Discipline and poise when the pressure rises can compensate for less talent or augment teams with the most talent. Conversely, the lack of discipline and poise can cause those greatly talented teams to fall short in their ultimate quest. Discipline and poise aren’t as glamorous as talent nor as important. But, in the crucible of high-pressure moments and games, they can level the playing field and lift a less talented team to the top.
Thinking Vs Playing
Outside of Draymond Green in the first two games in Boston, it was pretty undeniable the Warriors were the more disciplined and poised team. You could see them sticking with the game plan, not chasing knockout blows that deviated from the flow of the game, and understanding that make-up possessions do not exist.
Williams’s comments reminded me of what David Thorpe of True Hoop says about the difference between college and pro players. College players play the game while pros think through the game. His point being, pros overall understanding of the game allows them to rely on more than talent when playing.
They aren’t as reactionary. They see things before they happen and understand game flow in a more nuanced way. It allows them to tap into the full breadth of their physical and mental talents. The pros are playing a complete game while the youngins rely almost exclusively on physical talent. The mental side of their game is still developing.
Back to the Cs
While the Celtics and Grant Williams are not college players, they were young compared to the Warriors. The stat comparing the Warriors’ 100+ games of Finals experience to the Celtics’ zero is the most illustrative example. As the series played out, the Celtics’ size and athleticism, physical talent advantages, were mitigated more and more by the mental advantages and discipline the Warriors displayed. (Yes, Steph Curry shooting flames out of his ass for all but one game also helped.)
Williams gave voice to what we all saw, the Celtics would try and erase back-to-back turnovers or missed shots by chasing a five-point play. The Warriors countered by sticking to their defensive game plan and using that aggression against the Celtics to create live ball turnovers. Following each loss, the Warriors were calm and collected in their post-game comments. After Game 1, they pointed out outlier shooting performances. After Game 3, they drew similarities to the 2015 Finals where they recovered from a 2-1 deficit.

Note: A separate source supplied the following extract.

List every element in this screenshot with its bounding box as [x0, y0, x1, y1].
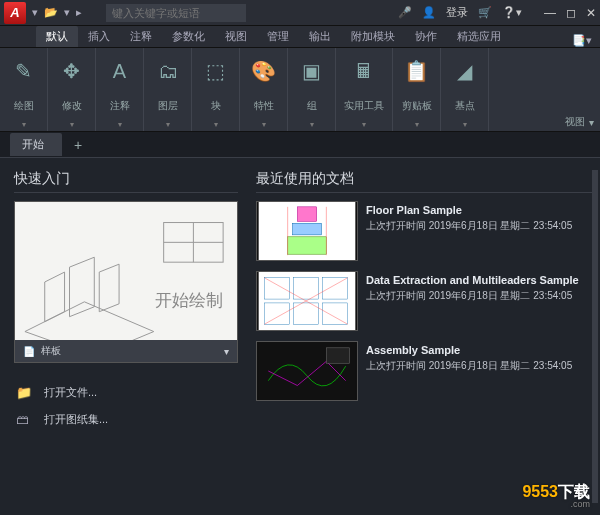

Whether Golden State fully believed their words or not, it belied a calmness of a team that was locked in and trusted their game plan. By the middle of Game 5, it was apparent that their physical and mental talent was going to make a Celtics comeback difficult. No coincidence the Warriors held 20-point leads in Games 5 and 6.
What ultimately made Williams’ comments slightly troubling for the Celtics is he said something similar happened in the 2020 Eastern Conference Finals. Playing Robinson’s Miami Heat, Williams said the Celtics were overconfident, believing their collection of talent would simply overwhelm the Heat. Instead, despite being outscored for the series, the Heat were able to win largely by staying disciplined and sticking to their game plan throughout rough patches.
That’s two times in three seasons the Celtics have lost a series not because of talent but because of discipline. Still too early to call this a trend, especially with seven returners under 28 years old. Fixing these execution issues stemming from lack of discipline and merely playing the game can go a long way to helping this Boston squad reach the pinnacle of the sport.
Executing consistently, for longer periods of time is a hallmark of a better team just as physical talent. It’s not as sexy. It’s more difficult to spot and can be tougher to quantify, but it is absolutely essential to greatness. The Celtics have now been dealt two losses to teams that showed them it’s about a mix of the two that helps right the ship when a formidable opponent throws you off their game. This next stage of maturity and mental talent will allow the Celtics to level up.